Document Type : Short Communication
- Sara Esmaeili 1
- Motahareh Afrakhteh 1
- Maryam Bahadori 1
- Seyedeh Fahimeh Shojaei 2
- Rezan Ashayeri 1
- Masoud Mehrpour 3
1 Department of Neurology, Student Research Committee, Firoozgar Hospital, Iran University of Medical Sciences, Tehran, Iran
2 Firoozgar Clinical Research and Development Center, Iran University of Medical Sciences, Tehran, Iran
3 Department of Neurology, Firoozgar Hospital, Iran University of Medical Sciences, Tehran, Iran
Background: A number of patients with symptoms of acute cerebral ischemia may have other causes called stroke mimics (SM). The prevalence of SM can be as high as 31% in some reports, and these patients are potentially at the risk of intravenous thrombolysis (IVT) therapy and its complications. This study was designed to determine the prevalence of our center ’s SM among patients who received IVT, their baseline characteristics, final diagnoses, and outcomes.

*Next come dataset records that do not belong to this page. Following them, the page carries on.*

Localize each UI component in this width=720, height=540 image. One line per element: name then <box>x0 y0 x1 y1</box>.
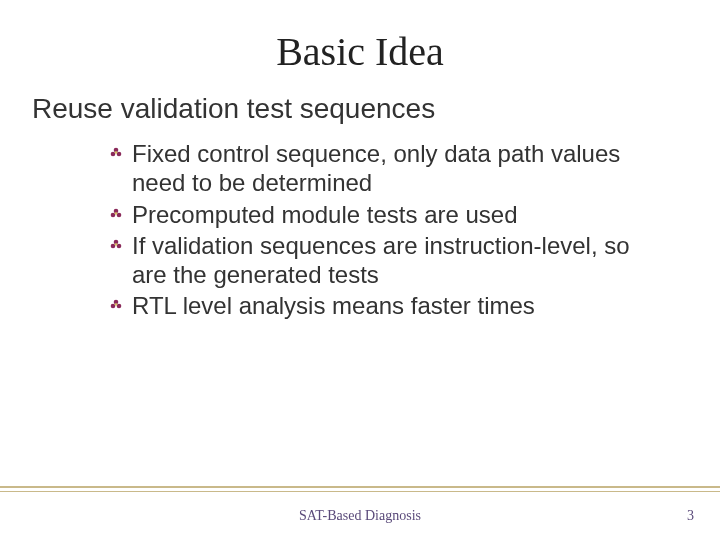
svg-point-9 <box>111 243 116 248</box>
list-item: Precomputed module tests are used <box>110 200 640 229</box>
svg-point-15 <box>115 304 118 307</box>
flower-bullet-icon <box>110 239 122 251</box>
svg-point-3 <box>115 151 118 154</box>
svg-point-5 <box>111 212 116 217</box>
svg-point-6 <box>117 212 122 217</box>
svg-point-14 <box>117 304 122 309</box>
bullet-list: Fixed control sequence, only data path v… <box>110 139 640 321</box>
footer-text: SAT-Based Diagnosis <box>0 508 720 524</box>
page-number: 3 <box>687 508 694 524</box>
list-item: Fixed control sequence, only data path v… <box>110 139 640 198</box>
slide: Basic Idea Reuse validation test sequenc… <box>0 0 720 540</box>
svg-point-1 <box>111 152 116 157</box>
svg-point-11 <box>115 243 118 246</box>
svg-point-2 <box>117 152 122 157</box>
list-item: RTL level analysis means faster times <box>110 291 640 320</box>
bullet-text: RTL level analysis means faster times <box>132 292 535 319</box>
flower-bullet-icon <box>110 299 122 311</box>
divider-line <box>0 486 720 492</box>
svg-point-10 <box>117 243 122 248</box>
slide-subtitle: Reuse validation test sequences <box>32 93 680 125</box>
bullet-text: Precomputed module tests are used <box>132 201 518 228</box>
flower-bullet-icon <box>110 208 122 220</box>
svg-point-13 <box>111 304 116 309</box>
list-item: If validation sequences are instruction-… <box>110 231 640 290</box>
bullet-text: Fixed control sequence, only data path v… <box>132 140 620 196</box>
bullet-text: If validation sequences are instruction-… <box>132 232 630 288</box>
slide-title: Basic Idea <box>40 28 680 75</box>
svg-point-7 <box>115 212 118 215</box>
flower-bullet-icon <box>110 147 122 159</box>
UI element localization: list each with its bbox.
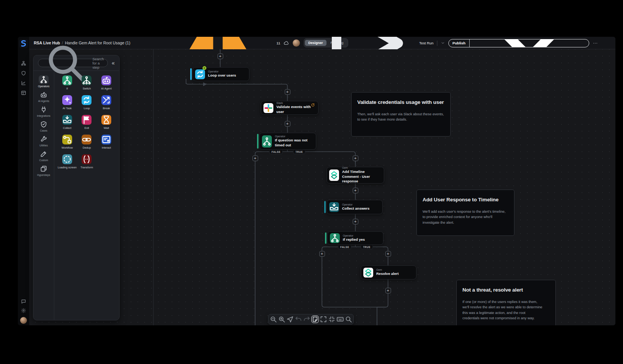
chat-icon[interactable] (21, 299, 26, 304)
fit-icon[interactable] (328, 315, 336, 323)
node-if-question-was-not-timed-out[interactable]: OperatorIf question was not timed out (259, 133, 316, 150)
add-step-button[interactable] (385, 288, 391, 293)
add-step-button[interactable] (353, 219, 358, 224)
cloud-sync-icon[interactable] (284, 40, 289, 46)
shieldcheck-icon (39, 121, 48, 128)
step-label: If (66, 87, 68, 90)
torq-logo-icon[interactable] (19, 39, 28, 48)
search-placeholder: Search for a step (92, 57, 104, 69)
step-dedup[interactable]: Dedup (77, 135, 97, 149)
shield-icon[interactable] (21, 71, 26, 76)
slack-icon (263, 103, 273, 113)
category-ai-agents[interactable]: AI Agents (33, 91, 54, 102)
add-step-button[interactable] (319, 251, 325, 257)
note-icon[interactable] (311, 315, 319, 323)
step-ai-task[interactable]: AI Task (57, 95, 77, 110)
node-add-timeline-comment[interactable]: GemAdd Timeline Comment - User response (326, 167, 384, 184)
step-label: Transform (80, 166, 93, 169)
more-menu-icon[interactable] (593, 41, 598, 46)
step-collect[interactable]: Collect (57, 115, 77, 130)
dashboard-icon[interactable] (21, 90, 26, 96)
keyboard-icon[interactable] (336, 315, 344, 323)
chevron-down-icon[interactable] (441, 41, 445, 45)
publish-menu-button[interactable] (470, 39, 589, 47)
expand-icon[interactable] (320, 315, 327, 323)
node-type: Operator (208, 70, 236, 73)
step-exit[interactable]: Exit (77, 115, 97, 130)
category-utilities[interactable]: Utilities (33, 135, 54, 147)
node-validate-events-with-user[interactable]: SlackValidate events with user (261, 101, 319, 115)
search-input[interactable]: Search for a step (38, 59, 108, 67)
step-break[interactable]: Break (96, 95, 116, 110)
undo-icon[interactable] (295, 315, 302, 323)
note-validate-credentials[interactable]: Validate credentials usage with user The… (351, 92, 451, 136)
branch-false-label: FALSE (269, 149, 282, 154)
gear-icon[interactable] (21, 308, 26, 313)
redo-icon[interactable] (303, 315, 311, 323)
step-label: Collect (63, 126, 71, 130)
workflows-icon[interactable] (21, 61, 26, 66)
step-loop[interactable]: Loop (77, 95, 97, 110)
step-label: Dedup (83, 146, 91, 149)
step-if[interactable]: If (57, 75, 77, 90)
node-loop-over-users[interactable]: OperatorLoop over users (192, 67, 249, 81)
screen: RSA Live Hub / Handle Gem Alert for Root… (0, 0, 623, 364)
collect-icon (329, 202, 339, 212)
publish-button[interactable]: Publish (448, 39, 589, 47)
category-hypersteps[interactable]: Hypersteps (33, 165, 54, 176)
break-icon (101, 95, 111, 105)
interact-icon (101, 135, 111, 144)
step-interact[interactable]: Interact (96, 135, 116, 149)
category-custom[interactable]: Custom (33, 150, 54, 162)
add-step-button[interactable] (353, 188, 358, 193)
step-transform[interactable]: Transform (77, 154, 97, 169)
collapse-panel-button[interactable]: « (111, 60, 115, 66)
step-loading-screen[interactable]: Loading screen (57, 154, 77, 169)
category-operators[interactable]: Operators (33, 75, 54, 88)
zoom-in-icon[interactable] (278, 315, 285, 323)
node-accent (257, 134, 259, 149)
robot-icon (101, 75, 111, 85)
step-ai-agent[interactable]: AI Agent (96, 75, 116, 90)
note-not-a-threat[interactable]: Not a threat, resolve alert If one (or m… (456, 280, 556, 325)
category-cases[interactable]: Cases (33, 121, 54, 132)
loop-entry-arrowhead (203, 82, 207, 86)
category-label: Integrations (37, 115, 50, 117)
add-step-button[interactable] (285, 121, 290, 127)
search-icon[interactable] (345, 315, 352, 323)
node-collect-answers[interactable]: OperatorCollect answers (326, 200, 383, 214)
note-body: If one (or more) of the users replies it… (462, 299, 550, 321)
node-if-replied-yes[interactable]: OperatorIf replied yes (327, 231, 383, 245)
add-step-button[interactable] (252, 155, 258, 161)
step-workflow[interactable]: Workflow (57, 135, 77, 149)
add-step-button[interactable] (285, 89, 290, 95)
add-step-button[interactable] (218, 53, 223, 59)
rail-avatar[interactable] (20, 317, 27, 324)
analytics-icon[interactable] (21, 80, 26, 86)
category-integrations[interactable]: Integrations (33, 106, 54, 117)
divider (437, 41, 437, 46)
category-label: Hypersteps (37, 174, 50, 176)
steps-panel: Search for a step « OperatorsAI AgentsIn… (33, 55, 120, 320)
spinner-icon (62, 154, 72, 164)
step-label: Interact (102, 146, 111, 149)
divider (469, 39, 470, 47)
step-wait[interactable]: Wait (96, 115, 116, 130)
send-icon[interactable] (286, 315, 294, 323)
note-title: Add User Response to Timeline (423, 197, 508, 202)
node-accent (325, 232, 326, 244)
zoom-out-icon[interactable] (270, 315, 277, 323)
add-step-button[interactable] (385, 251, 391, 257)
add-step-button[interactable] (353, 155, 358, 161)
transform-icon (82, 154, 91, 164)
node-resolve-alert[interactable]: GemResolve alert (361, 265, 416, 279)
step-switch[interactable]: Switch (77, 75, 97, 90)
warning-count: 11 (276, 41, 280, 45)
node-type: Operator (343, 234, 365, 237)
step-label: Workflow (62, 146, 73, 149)
node-name: Collect answers (342, 206, 369, 211)
test-run-label: Test Run (419, 41, 434, 45)
user-avatar[interactable] (293, 39, 300, 47)
note-add-user-response[interactable]: Add User Response to Timeline We'll add … (416, 190, 514, 236)
note-title: Not a threat, resolve alert (462, 287, 550, 293)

Methods: We reviewed the medical records of all patients who received IVT between June 2015 and November 2017. The following variables were collected: demographic characteristics, past medical history, onset-to-needle (OTN) time, door-to-needle (DTN) time, National Institutes of Health Stroke Scale (NIHSS) score at admission, brain imaging, and all paraclinic findings. Functional outcome at discharge based on modified Rankin Scale (mRS) was also assessed.
Results: 12 out of 165 (7.1%) patients including 8 men and 4 women were finally diagnosed with SM. The median age and NIHSS score at presentation were 60 years and 7, respectively. Final diagnoses were seizure (n = 6), hemiplegic migraine (n = 2), conversion (n = 1), and alcohol intoxication (n = 1). All patients were discharged with a mRS score of 0 and 1 without experiencing any thrombolytic adverse effects.
Conclusion: None of the patients with SM experienced any adverse effect of tissue plasminogen activator (tPA) including hemorrhage and all of them reached good mRS score. This shows that tPA is generally safe and the risk of treating patients with SM is very low and making a vital treatment decision may outweigh the risk of neglected cases in a time-sensitive setting.